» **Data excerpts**

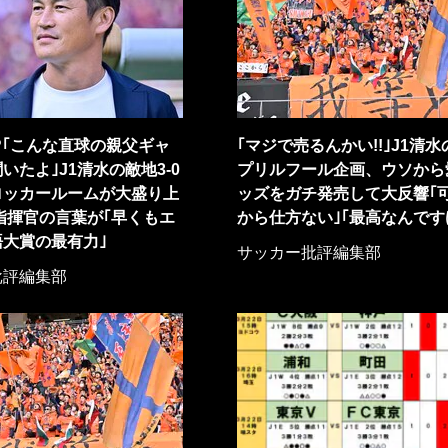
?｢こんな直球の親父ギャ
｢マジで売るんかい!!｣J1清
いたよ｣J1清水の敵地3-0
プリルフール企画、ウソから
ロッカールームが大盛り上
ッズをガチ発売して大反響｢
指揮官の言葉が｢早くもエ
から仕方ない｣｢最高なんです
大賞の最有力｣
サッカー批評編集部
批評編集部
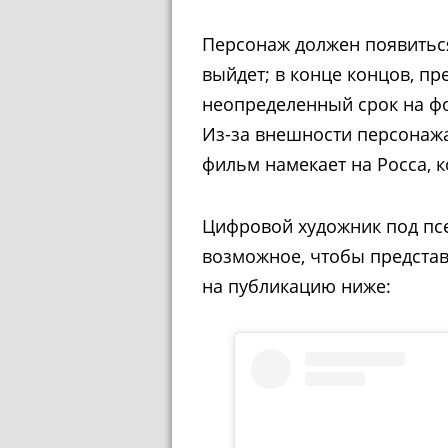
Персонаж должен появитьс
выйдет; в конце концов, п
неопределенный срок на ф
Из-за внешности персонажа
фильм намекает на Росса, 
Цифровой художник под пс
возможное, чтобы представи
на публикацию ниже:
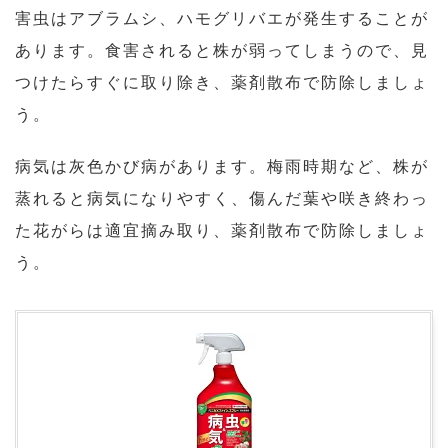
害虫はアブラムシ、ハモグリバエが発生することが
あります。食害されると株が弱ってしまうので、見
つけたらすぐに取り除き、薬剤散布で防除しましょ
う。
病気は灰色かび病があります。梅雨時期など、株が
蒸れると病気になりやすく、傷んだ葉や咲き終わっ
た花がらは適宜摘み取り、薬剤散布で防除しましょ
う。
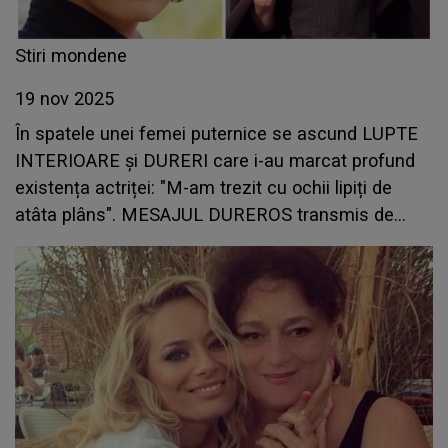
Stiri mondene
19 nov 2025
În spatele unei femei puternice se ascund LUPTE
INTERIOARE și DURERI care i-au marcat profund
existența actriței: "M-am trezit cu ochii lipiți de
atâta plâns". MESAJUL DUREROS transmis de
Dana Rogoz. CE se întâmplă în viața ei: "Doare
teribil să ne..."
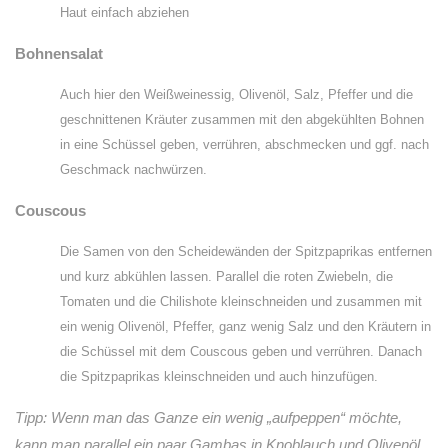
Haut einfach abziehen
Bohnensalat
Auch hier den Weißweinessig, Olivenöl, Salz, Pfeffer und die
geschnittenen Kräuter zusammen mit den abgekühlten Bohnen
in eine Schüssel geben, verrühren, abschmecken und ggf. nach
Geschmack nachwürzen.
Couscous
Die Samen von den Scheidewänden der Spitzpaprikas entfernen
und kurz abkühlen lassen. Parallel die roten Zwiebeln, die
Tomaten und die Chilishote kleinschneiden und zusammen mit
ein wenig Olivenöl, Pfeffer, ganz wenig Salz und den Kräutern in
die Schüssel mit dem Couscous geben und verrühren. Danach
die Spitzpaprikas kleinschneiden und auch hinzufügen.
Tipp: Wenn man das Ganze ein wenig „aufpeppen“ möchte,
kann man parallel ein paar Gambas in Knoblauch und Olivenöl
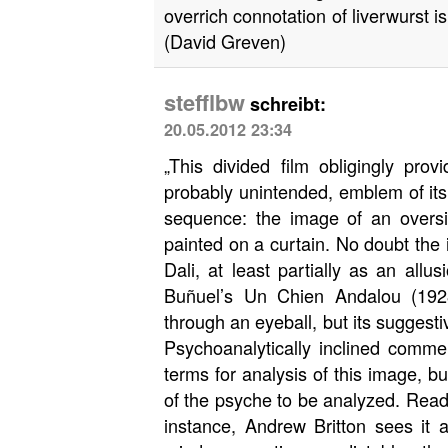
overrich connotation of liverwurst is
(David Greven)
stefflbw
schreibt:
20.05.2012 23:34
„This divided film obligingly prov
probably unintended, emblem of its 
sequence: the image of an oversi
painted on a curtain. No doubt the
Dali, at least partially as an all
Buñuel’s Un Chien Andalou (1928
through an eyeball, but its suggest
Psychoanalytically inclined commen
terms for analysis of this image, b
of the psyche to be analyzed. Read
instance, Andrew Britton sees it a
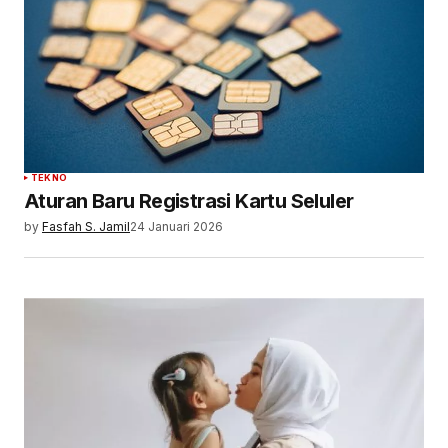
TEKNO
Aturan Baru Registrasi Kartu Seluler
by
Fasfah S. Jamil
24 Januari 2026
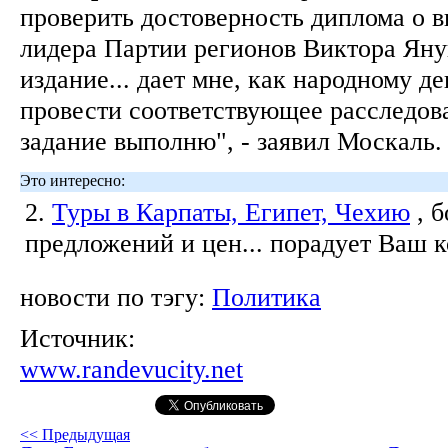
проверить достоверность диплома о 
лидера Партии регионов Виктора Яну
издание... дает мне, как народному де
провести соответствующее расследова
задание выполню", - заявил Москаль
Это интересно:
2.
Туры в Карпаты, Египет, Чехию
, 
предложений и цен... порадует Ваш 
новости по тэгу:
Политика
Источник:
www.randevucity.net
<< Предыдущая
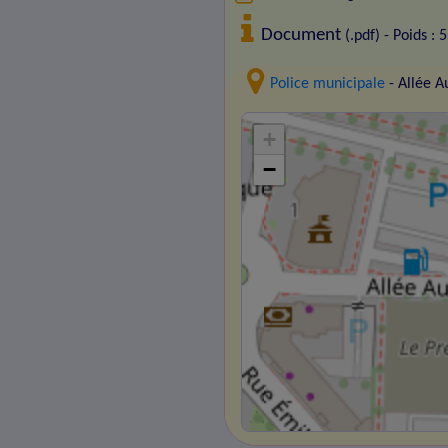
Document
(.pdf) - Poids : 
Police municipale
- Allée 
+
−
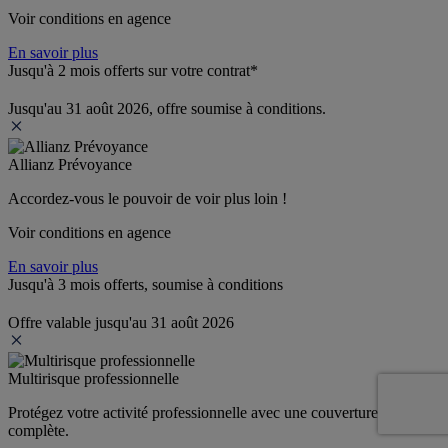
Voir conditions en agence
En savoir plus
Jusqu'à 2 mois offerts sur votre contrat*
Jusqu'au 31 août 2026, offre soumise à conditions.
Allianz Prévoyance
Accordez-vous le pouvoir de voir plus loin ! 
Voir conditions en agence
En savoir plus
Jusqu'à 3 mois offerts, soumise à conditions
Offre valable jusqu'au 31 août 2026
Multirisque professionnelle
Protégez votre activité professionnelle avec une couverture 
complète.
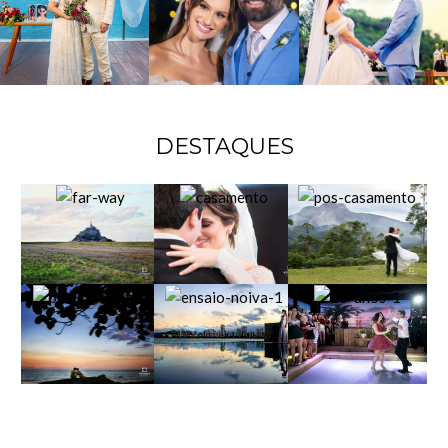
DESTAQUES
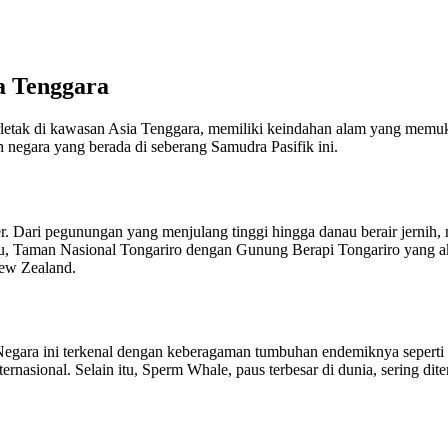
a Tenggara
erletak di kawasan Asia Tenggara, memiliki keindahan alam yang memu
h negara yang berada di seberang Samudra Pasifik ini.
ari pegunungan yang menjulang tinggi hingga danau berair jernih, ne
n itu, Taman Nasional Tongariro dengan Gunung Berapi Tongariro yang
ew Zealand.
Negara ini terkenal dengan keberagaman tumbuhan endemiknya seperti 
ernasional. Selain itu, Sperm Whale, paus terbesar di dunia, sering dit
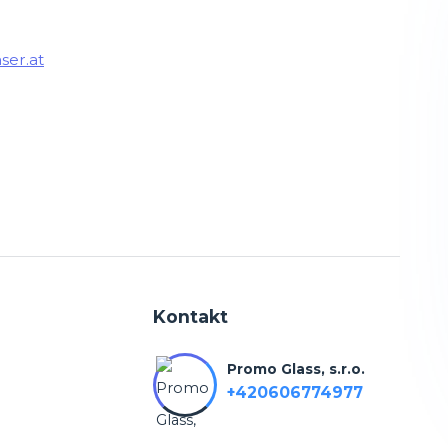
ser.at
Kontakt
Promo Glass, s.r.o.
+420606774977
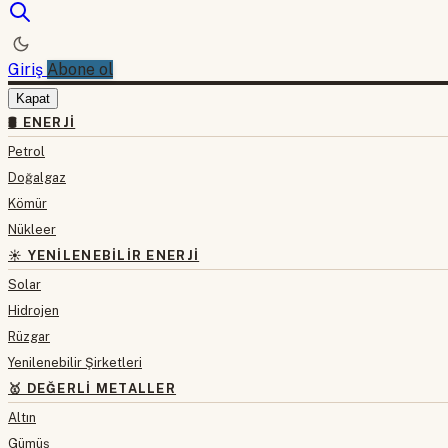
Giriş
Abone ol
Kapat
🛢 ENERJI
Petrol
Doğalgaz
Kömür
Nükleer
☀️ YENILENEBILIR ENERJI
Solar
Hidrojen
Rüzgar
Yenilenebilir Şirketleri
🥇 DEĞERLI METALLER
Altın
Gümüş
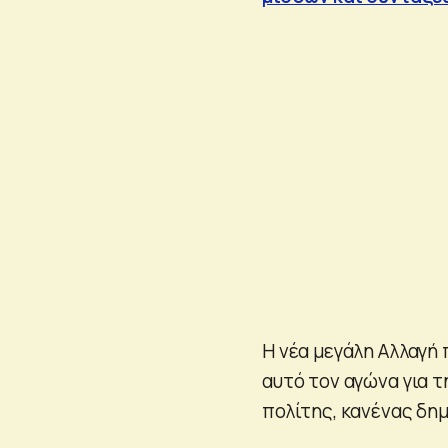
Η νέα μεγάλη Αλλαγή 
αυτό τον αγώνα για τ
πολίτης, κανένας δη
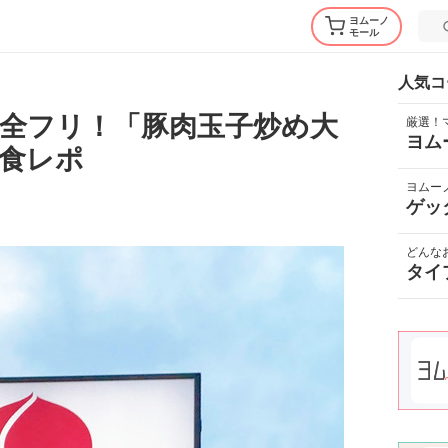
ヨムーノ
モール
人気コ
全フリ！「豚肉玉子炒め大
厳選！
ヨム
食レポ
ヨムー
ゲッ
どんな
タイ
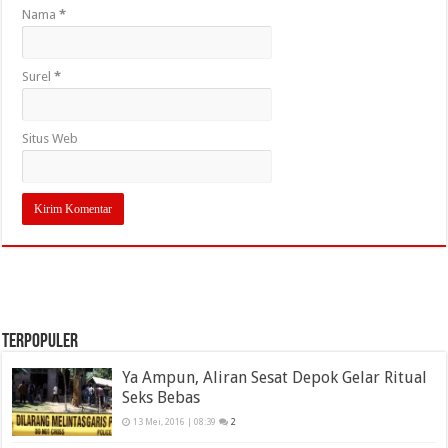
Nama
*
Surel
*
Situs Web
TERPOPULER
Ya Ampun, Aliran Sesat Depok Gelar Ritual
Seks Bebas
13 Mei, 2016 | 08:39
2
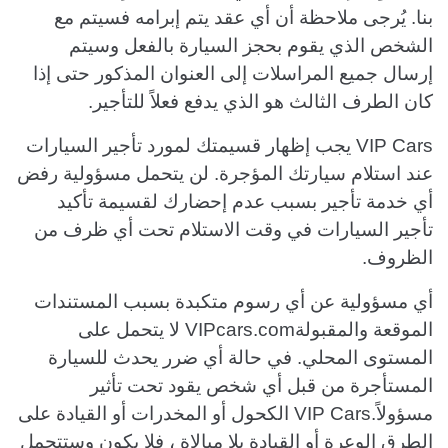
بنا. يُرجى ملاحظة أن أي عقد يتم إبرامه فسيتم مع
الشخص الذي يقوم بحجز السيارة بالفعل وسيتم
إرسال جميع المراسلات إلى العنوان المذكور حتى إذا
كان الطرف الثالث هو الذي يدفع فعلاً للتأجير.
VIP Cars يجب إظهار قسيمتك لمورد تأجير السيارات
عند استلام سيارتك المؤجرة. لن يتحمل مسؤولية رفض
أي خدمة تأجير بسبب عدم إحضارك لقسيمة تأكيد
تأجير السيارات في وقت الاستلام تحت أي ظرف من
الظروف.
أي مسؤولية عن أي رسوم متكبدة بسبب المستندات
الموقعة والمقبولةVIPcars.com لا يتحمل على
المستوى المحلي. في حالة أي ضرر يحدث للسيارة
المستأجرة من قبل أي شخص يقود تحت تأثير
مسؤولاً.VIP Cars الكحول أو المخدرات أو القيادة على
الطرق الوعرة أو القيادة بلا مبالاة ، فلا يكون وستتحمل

» **Task description**
From the line with "Ya Ampun, Aliran Sesat Depok Gelar Ritual" to the last line above, restate each line word for word, but skip the pictures.

» **Response**
Ya Ampun, Aliran Sesat Depok Gelar Ritual
Seks Bebas
13 Mei, 2016 | 08:39
2
بنا. يُرجى ملاحظة أن أي عقد يتم إبرامه فسيتم مع
الشخص الذي يقوم بحجز السيارة بالفعل وسيتم
إرسال جميع المراسلات إلى العنوان المذكور حتى إذا
كان الطرف الثالث هو الذي يدفع فعلاً للتأجير.
VIP Cars يجب إظهار قسيمتك لمورد تأجير السيارات
عند استلام سيارتك المؤجرة. لن يتحمل مسؤولية رفض
أي خدمة تأجير بسبب عدم إحضارك لقسيمة تأكيد
تأجير السيارات في وقت الاستلام تحت أي ظرف من
الظروف.
أي مسؤولية عن أي رسوم متكبدة بسبب المستندات
الموقعة والمقبولةVIPcars.com لا يتحمل على
المستوى المحلي. في حالة أي ضرر يحدث للسيارة
المستأجرة من قبل أي شخص يقود تحت تأثير
مسؤولاً.VIP Cars الكحول أو المخدرات أو القيادة على
الطرق الوعرة أو القيادة بلا مبالاة ، فلا يكون وستتحمل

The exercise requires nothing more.